To kick off a new cycle of exhibits at Novotel hotel at Suvarnabhumi Airport, Bangkok, the gallery Rock Around Asia Art Gallery Bangkok (now Art Consulting Thailand) has invited the French artist Thibaud Tchertchian to exhibit paintings from his series entitled “Blackwhite”. The exhibit will take place in the lobby from May 7th to June 7th, 2014. This series features paint and spray-paint on canvas as a free interpretation of the George Orwell’s predictive novel, 1984. Published in 1949, this science fiction novel presents a futuristic world where society is crushed under the authority of a totalitarian government that controls the media and forbids free expression.
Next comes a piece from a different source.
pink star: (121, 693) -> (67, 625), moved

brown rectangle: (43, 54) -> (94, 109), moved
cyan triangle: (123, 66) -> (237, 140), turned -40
The book highlights the dangers of a weakening vocabulary and ideas leading to single thought.

 

Born in 1983, Thibaud Tchertchian became a painter from being a graffiti artist. After exhibiting his first black-and-white series in Paris, entitled “Step One”, the artists has recently moved to Bangkok to paint live portraits against a background of a timeless, blurry city – just like their situation and future. The title “Blackwhite” refers to the brainwashing carried out against dissidents in the novel, trying to make them accept a contradictory reality, that 2 and 2 make 5. “Blackwhite” is an invitation to view a reality while keeping a critical distance. This series was initiated in Thailand and will go on to other countries.

 

Thibaud Tchertchian (1983) works with a black can spray. He sprays the white canvas directly, which allows him to paint with spontaneity and intensity. By erasing colours, he studies lines, gestures and a singular aesthetic quality inherited from graffiti, making his way to a form of expressionism. The white canvas imposes a virgin, neutral style, industrially impeccable, on which a line of black paint is «spit». This rough line suggests an ample and physical gesture that uncovers a figurative form which holds an abstract aesthetic quality. This «spit paint» technique is the result of a long technical study of the handling of the can spray. This technique enables the artist to change the instrument’s primary function, what it produces and what it signifies on the canvas. The artist thus extracts paintings which are sober and romantic at the same time, thoroughly depicting a generational lag.